┌──

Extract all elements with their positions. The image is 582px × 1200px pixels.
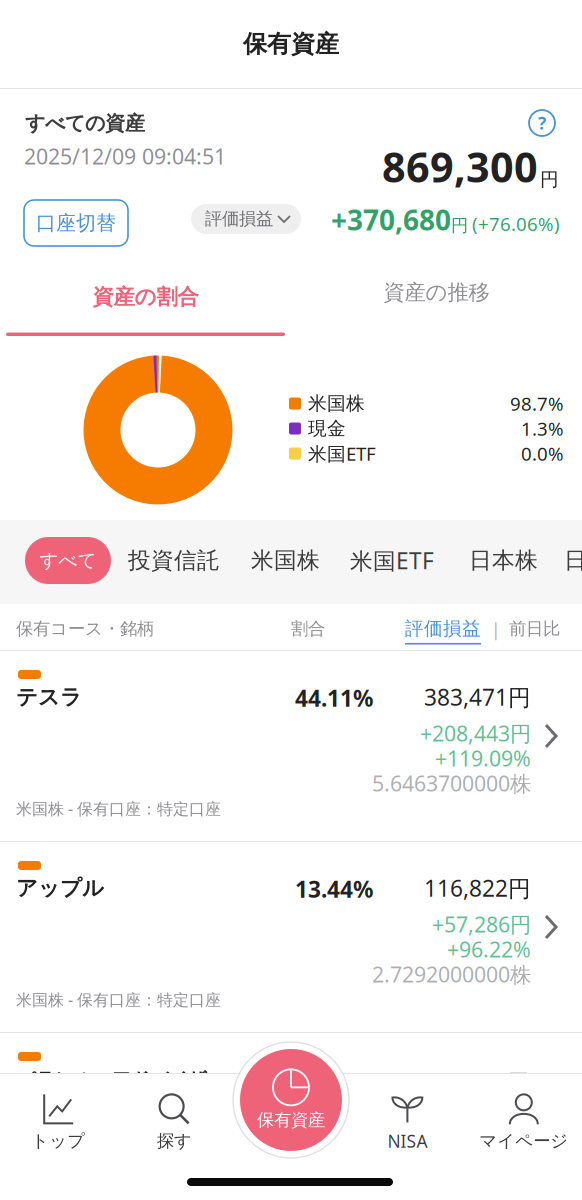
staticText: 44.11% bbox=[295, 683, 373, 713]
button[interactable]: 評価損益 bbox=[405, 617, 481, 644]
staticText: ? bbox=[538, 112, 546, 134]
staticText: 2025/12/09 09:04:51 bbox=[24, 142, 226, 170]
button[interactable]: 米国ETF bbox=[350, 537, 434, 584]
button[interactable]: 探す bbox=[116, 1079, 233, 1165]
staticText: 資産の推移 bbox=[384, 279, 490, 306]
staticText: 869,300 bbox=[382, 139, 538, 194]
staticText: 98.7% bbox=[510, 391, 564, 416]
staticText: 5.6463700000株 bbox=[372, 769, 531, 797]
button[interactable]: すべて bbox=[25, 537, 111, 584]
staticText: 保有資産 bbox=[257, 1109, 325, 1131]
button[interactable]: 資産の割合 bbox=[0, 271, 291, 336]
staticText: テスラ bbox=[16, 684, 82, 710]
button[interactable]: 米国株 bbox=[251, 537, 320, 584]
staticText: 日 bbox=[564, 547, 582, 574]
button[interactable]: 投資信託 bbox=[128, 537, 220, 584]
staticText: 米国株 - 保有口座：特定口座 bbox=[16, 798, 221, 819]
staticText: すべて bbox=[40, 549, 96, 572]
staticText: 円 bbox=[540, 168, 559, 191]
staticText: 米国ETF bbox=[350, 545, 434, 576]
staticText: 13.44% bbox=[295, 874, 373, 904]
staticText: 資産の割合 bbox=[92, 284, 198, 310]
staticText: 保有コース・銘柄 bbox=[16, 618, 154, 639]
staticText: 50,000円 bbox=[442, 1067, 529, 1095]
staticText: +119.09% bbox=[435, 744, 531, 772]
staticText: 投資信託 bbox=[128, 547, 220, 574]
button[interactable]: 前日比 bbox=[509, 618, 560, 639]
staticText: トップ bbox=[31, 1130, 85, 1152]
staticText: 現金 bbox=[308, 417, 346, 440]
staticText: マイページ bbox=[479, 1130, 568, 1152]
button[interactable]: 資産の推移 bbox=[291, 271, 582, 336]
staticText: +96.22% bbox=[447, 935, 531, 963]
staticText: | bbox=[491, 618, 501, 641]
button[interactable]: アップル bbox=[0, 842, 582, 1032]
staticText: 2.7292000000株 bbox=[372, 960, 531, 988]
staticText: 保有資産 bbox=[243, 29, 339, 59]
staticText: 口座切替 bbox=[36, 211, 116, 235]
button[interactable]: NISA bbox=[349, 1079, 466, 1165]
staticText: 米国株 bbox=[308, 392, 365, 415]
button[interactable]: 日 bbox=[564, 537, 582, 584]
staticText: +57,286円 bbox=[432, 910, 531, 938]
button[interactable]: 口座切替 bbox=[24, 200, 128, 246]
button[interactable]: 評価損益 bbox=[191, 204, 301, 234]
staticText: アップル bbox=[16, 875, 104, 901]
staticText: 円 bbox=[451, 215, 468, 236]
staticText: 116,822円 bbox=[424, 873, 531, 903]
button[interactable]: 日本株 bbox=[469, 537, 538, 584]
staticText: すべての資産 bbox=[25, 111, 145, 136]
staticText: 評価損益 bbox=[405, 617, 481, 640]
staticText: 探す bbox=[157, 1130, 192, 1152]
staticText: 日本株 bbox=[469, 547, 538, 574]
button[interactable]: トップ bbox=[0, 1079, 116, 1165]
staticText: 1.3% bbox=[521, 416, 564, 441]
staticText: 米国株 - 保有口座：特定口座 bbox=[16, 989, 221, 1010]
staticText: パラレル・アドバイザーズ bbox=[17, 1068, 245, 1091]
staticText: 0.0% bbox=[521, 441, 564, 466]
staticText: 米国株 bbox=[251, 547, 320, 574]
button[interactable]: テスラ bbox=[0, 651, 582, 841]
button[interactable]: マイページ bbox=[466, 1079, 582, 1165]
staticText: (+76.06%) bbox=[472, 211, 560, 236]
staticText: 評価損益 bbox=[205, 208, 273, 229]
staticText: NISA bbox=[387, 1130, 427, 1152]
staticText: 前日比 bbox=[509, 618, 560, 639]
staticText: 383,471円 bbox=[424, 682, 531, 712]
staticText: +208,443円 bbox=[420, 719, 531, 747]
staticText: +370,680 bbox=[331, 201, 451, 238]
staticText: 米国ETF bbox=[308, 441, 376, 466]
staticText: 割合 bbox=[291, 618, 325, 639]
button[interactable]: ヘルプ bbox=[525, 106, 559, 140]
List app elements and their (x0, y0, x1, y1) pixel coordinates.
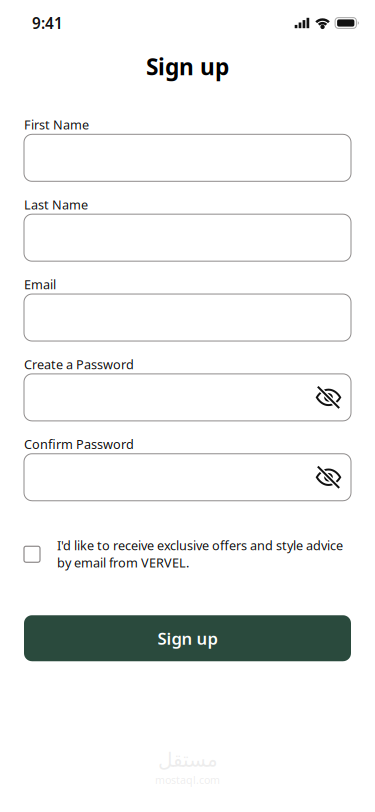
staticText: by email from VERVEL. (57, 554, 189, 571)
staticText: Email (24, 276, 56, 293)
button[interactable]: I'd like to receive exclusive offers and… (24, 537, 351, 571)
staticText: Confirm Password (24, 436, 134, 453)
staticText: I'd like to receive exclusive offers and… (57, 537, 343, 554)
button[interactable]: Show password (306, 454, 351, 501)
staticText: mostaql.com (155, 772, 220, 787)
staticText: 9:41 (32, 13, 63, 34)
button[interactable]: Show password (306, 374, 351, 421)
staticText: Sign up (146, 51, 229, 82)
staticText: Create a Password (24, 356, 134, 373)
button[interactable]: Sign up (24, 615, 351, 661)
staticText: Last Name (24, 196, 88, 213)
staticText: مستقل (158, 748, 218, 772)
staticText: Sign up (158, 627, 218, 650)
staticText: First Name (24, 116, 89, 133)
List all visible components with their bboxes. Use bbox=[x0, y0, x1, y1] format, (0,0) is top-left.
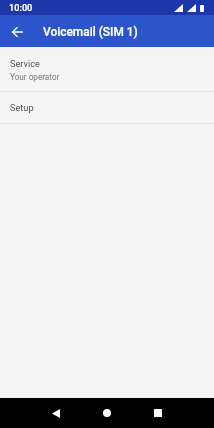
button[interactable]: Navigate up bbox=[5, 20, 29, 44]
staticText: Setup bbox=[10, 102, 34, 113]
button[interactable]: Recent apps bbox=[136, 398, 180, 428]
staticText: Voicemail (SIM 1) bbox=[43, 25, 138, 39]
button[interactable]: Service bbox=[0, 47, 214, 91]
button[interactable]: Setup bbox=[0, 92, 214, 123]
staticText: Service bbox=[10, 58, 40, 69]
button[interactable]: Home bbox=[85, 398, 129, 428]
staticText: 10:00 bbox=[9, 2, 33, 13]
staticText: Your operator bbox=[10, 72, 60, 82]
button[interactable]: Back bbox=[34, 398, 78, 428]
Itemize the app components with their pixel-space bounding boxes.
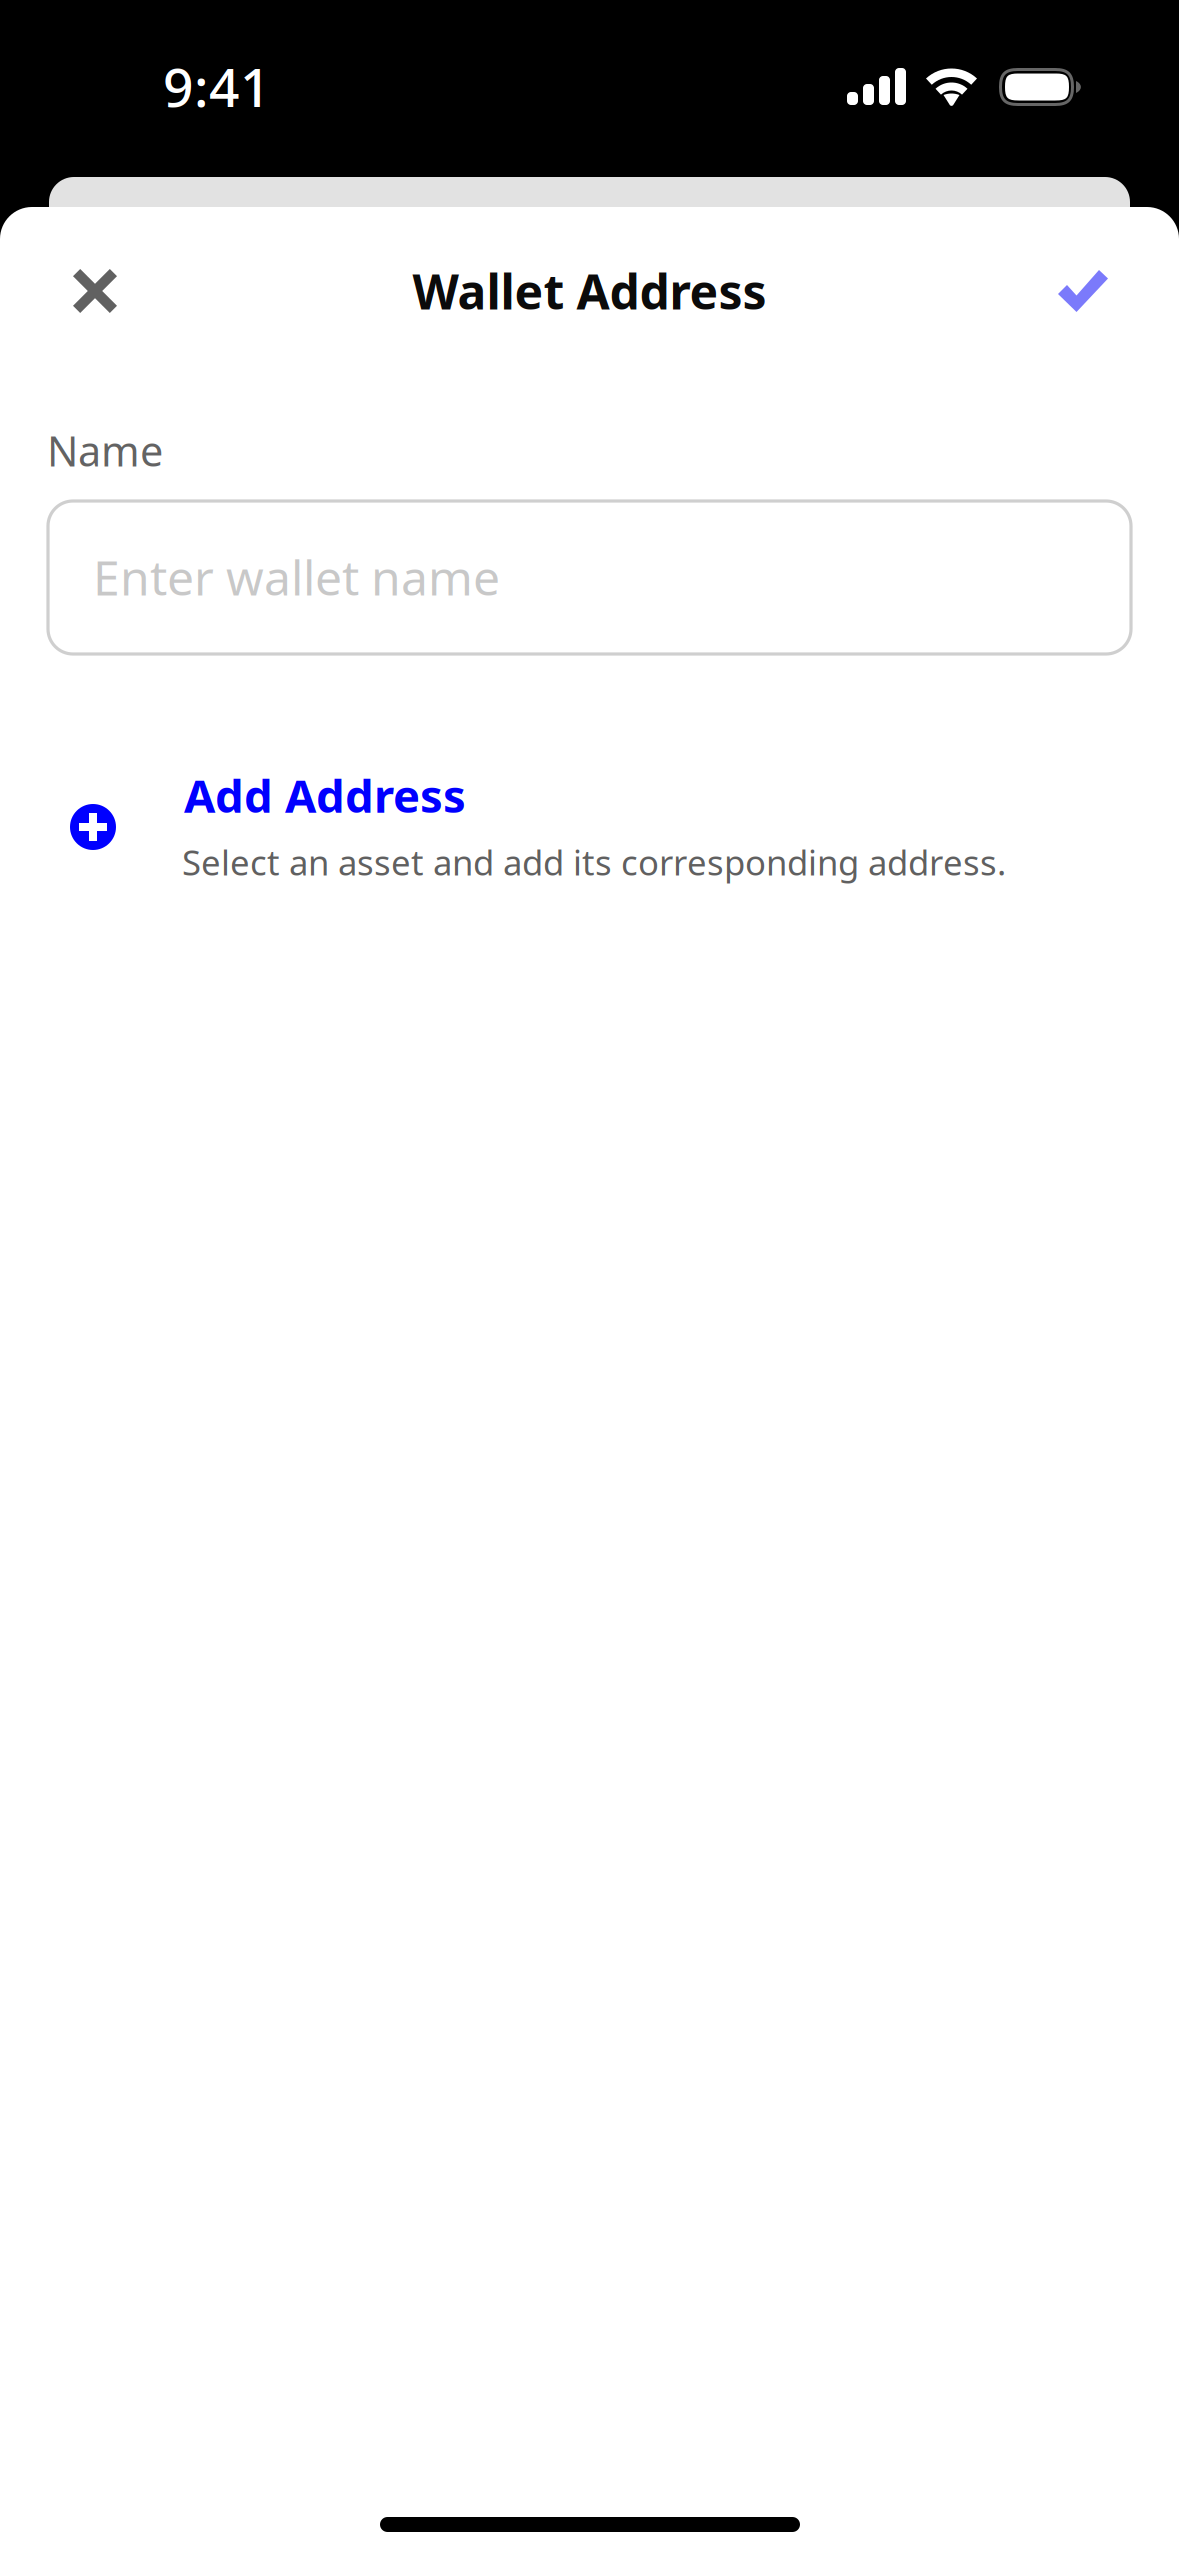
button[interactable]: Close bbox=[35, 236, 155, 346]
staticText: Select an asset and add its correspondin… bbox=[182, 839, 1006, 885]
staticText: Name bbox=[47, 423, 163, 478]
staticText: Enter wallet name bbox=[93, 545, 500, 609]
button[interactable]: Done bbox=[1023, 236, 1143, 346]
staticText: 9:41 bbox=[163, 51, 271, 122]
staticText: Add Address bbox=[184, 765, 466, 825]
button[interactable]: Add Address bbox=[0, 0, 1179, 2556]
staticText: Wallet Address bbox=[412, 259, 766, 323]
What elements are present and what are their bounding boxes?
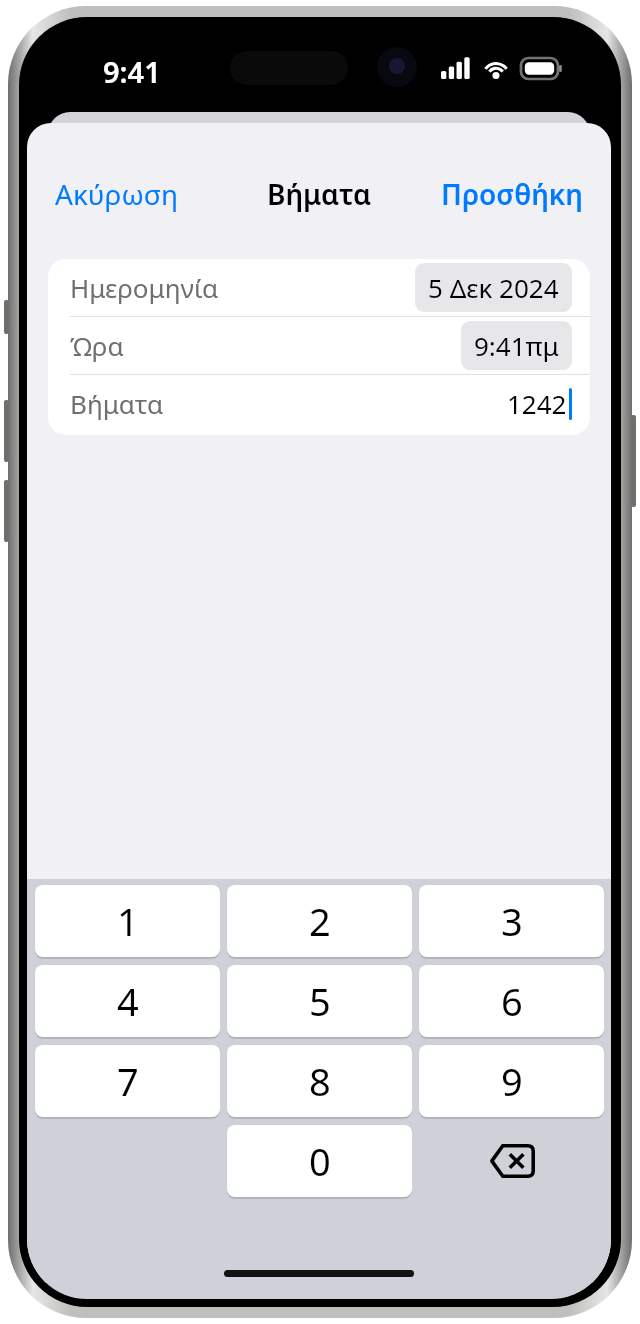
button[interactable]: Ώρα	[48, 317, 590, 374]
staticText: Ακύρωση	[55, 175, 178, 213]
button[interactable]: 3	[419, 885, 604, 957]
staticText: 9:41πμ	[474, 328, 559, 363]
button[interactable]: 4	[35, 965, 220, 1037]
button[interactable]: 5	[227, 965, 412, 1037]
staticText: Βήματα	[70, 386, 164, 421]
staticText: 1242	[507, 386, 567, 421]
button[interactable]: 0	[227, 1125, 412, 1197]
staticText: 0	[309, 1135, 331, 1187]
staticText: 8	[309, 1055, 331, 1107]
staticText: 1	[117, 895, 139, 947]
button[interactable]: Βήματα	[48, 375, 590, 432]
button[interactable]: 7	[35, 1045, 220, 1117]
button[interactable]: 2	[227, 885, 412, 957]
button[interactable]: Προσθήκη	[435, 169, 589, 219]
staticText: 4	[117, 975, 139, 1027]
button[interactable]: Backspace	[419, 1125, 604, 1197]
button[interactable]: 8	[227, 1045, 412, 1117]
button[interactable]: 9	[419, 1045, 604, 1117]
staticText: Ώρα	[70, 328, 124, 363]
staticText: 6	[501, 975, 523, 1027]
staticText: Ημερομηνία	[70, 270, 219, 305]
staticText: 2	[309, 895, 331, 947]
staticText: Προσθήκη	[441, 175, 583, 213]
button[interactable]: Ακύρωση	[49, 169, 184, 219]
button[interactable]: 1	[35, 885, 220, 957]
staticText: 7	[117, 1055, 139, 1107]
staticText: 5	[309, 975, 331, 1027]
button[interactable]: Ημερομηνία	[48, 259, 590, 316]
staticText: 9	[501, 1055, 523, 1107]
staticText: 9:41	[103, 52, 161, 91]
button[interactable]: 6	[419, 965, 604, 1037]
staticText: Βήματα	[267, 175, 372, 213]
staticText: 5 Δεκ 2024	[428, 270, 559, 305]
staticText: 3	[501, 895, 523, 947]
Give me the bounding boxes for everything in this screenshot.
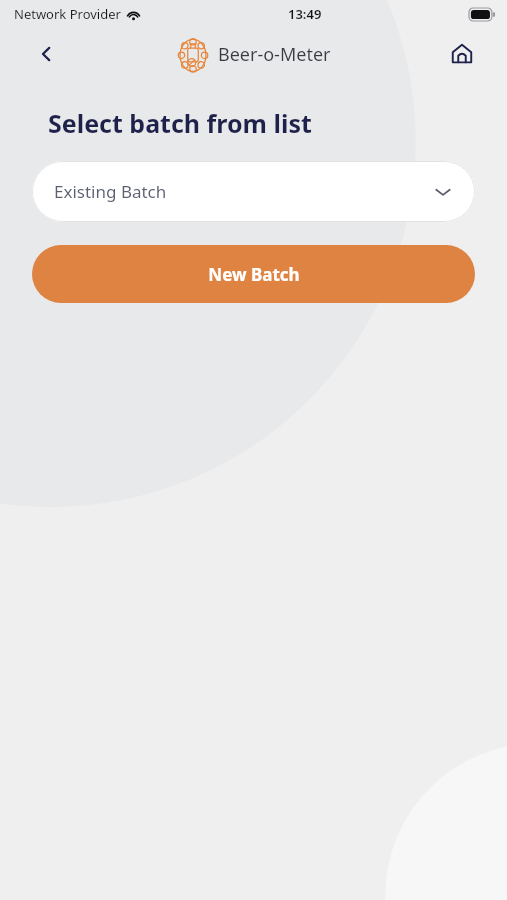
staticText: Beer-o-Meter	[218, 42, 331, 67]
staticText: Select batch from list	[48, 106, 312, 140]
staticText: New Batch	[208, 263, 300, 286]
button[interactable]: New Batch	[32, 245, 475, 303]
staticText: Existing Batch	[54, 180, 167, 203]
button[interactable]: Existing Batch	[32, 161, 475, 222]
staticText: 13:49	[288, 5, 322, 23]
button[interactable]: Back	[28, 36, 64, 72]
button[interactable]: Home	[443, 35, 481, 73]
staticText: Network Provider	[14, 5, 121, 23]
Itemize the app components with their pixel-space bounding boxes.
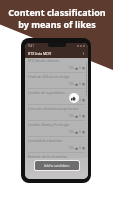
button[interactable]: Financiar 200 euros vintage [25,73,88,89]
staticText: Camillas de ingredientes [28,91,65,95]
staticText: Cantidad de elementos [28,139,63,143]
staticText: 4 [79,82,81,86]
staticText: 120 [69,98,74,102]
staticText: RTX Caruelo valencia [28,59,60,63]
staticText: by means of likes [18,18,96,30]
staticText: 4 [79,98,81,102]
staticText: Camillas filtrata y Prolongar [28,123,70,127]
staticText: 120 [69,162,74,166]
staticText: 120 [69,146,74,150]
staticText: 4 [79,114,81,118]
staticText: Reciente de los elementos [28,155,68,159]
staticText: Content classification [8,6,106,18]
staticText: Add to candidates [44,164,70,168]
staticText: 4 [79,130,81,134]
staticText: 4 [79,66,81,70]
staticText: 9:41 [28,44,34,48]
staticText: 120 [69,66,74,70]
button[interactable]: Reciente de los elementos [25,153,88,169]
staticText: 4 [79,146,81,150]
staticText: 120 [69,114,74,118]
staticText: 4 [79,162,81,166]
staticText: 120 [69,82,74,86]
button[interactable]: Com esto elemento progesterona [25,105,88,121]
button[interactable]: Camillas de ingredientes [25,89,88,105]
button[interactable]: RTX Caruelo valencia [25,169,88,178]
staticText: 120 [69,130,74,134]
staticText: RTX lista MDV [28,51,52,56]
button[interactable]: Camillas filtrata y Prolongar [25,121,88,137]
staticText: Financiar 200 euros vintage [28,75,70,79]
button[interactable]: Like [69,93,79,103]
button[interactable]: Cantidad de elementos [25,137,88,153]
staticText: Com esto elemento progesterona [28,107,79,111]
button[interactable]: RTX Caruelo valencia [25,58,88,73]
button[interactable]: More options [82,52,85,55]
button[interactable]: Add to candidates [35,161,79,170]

└──

## [Task to complete]
Within the entries above, work out the number of lines that include the string "ingredientes" and give only that.

## [Solution to the exercise]
2